Below are records to retype exactly, except for the pictures.

====

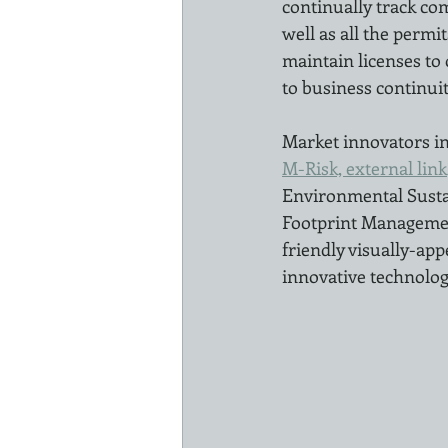
continually track com
well as all the permi
maintain licenses to 
to business continuit
Market innovators in
M-Risk, external link
Environmental Susta
Footprint Management
friendly visually-app
innovative technology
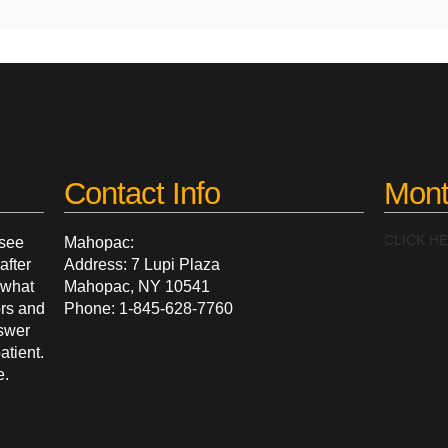
Contact Info
Mont
CLICK H
 see
Mahopac:
after
Address: 7 Lupi Plaza
g what
Mahopac, NY 10541
ors and
Phone: 1-845-628-7760
nswer
atient.
e.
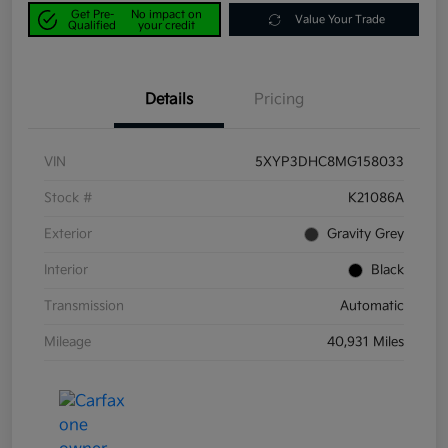
Get Pre-
No impact on
Value Your Trade
Qualified
your credit
Details
Pricing
VIN
5XYP3DHC8MG158033
Stock #
K21086A
Exterior
Gravity Grey
Interior
Black
Transmission
Automatic
Mileage
40,931 Miles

====

> RESULT:
continually track com
well as all the permi
maintain licenses to 
to business continuit
Market innovators in
M-Risk, external link
Environmental Susta
Footprint Management
friendly visually-app
innovative technology
Contact Info
Mont
CLICK H
 see
Mahopac:
after
Address: 7 Lupi Plaza
g what
Mahopac, NY 10541
ors and
Phone: 1-845-628-7760
nswer
atient.
e.
Get Pre-
No impact on
Value Your Trade
Qualified
your credit
Details
Pricing
VIN
5XYP3DHC8MG158033
Stock #
K21086A
Exterior
Gravity Grey
Interior
Black
Transmission
Automatic
Mileage
40,931 Miles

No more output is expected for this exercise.